Party Chat to be enabled for certain modes
According to Robert Bowling, who is a creative strategist at Infinity Ward, Party Chat was blocked in Modern Warfare 2 due to it being easier to cheat using the mode.
Players still found a way around this, especially ones who just wanted to be able to chat with their pals when running around in multiplayer. The more competitive folks though, weren't interested in Part Chat because of the aforementioned ability to cheat.
However, Infinity Ward has acknowledged that Party Chat should only be blocked when certain modes are being played, and Bowling explained to MTV where the option will and won't be made available.

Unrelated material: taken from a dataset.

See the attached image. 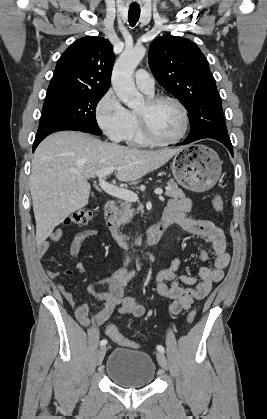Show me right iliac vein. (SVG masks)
I'll return each instance as SVG.
<instances>
[{"label": "right iliac vein", "mask_w": 267, "mask_h": 419, "mask_svg": "<svg viewBox=\"0 0 267 419\" xmlns=\"http://www.w3.org/2000/svg\"><path fill=\"white\" fill-rule=\"evenodd\" d=\"M105 353H106V347L103 346L99 349L98 354H97V364L98 365L101 364V362L103 361Z\"/></svg>", "instance_id": "obj_1"}]
</instances>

"When designing multiplayer, especially Modern Warfare multiplayer, you have 30 million people," said Bowling. "They all are very different. You have guys playing just for fun, just want to jump on there and have a good time. You have your hardcore competitive guys. You have your casual guys that maybe are competitive, they're just not as good. It's all about delivering a platform to allow you to have fun the way you want to have fun without hindering the other audiences.
"A major focus of Modern Warfare 3 multiplayer is allowing you to have a lot more control over [how you play], looking at those restrictions and doing away with stuff like [Party Chat blocking] that's super hardcore. It's about giving options. We will have places where competitive guys go where you might have restrictive voice chat. And then you have an option to maybe play that same mode without the same restrictions if that's the type of player you are.
"The only place where Party Chat should be blocked is Search & Destroy, and won't be blocked for modes like Dom[ination]."
Multiplayer maps will have fewer hotspots
Bowling also touched upon how the multiplatyer maps will be a bit different this time around, but stated that each will have five hot spots maximum, so less-skilled players will have fewer areas to "think about."
Speaking with Kotaku at the New York event, Bowling said having fewer hot spots "discourages the more camper mentality that seemed to emerge in the map design of Modern Warfare 2."
He also explained that multiplayer maps would put less emphasis on combat verticality and would instead offer selective, tiered conflict along with less reliance on air support.
"Modern Warfare style is, for me, all about the high-speed, fast-paced—and I'm talking in terms of smooth controls and 60-frames-per-second framerate—infantry-focused combat," said Bowling. "And it's all focused on that gun-on-gun gameplay, especially in Modern Warfare 3.
"I feel like it's something we nailed with Call of Duty 4. We moved away from it a little bit with MW2, relying heavily on air support, killstreaks, perks and stuff like that. Modern Warfare 3, very much [is] building up from that Call of Duty 4 mentality of gun-on-gun, fast-paced infantry gameplay."
Competitive multiplayer and map making
Infinity Ward and Activision plan to touch upon the competitive multiplayer mode during the Call of Duty XP fan festival in September, so Bowling wouldn't discuss the mode at the New York event. However, he did say the hardcore fans will be pleased with the developers new philosophy on map making.
"Call of Duty 4 was much more simplistic in its map design: You have the sight points, you have the routes players will take. It was very flat in terms of where you could go. Modern Warfare 2 had a major focus on vertical combat, increasing the multi-floor levels, increasing the number of buildings you go into," he told Kotaku.
"There were a lot more places you could go than just the main routes and buildings where you were meant to go. That encourages and discourages a lot of types of gameplay. With Modern Warfare 3, it's much, much more on allowing you to focus on what's necessary; it's making vertical combat when it makes sense but it's not a blanket rule across every map. You will have some maps that focus on verticality and that are focused on multiple things. And then you have other maps that are very limited on the hotspots. The hotspots are a key thing on Modern Warfare 3. We went into each map wanting you to be able to turn a corner and know very easily that these are the three—no more than five—places I need to check.
"For the hardcore guys who have been with us since the beginning, that speaks volumes: the map design, the return to focus on gun-on-gun, all that stuff. I like to always make sure the hardcore players know we're building it up for them."
Modern Warfare 3 releases on PC, PS3 and Xbox 360 in November.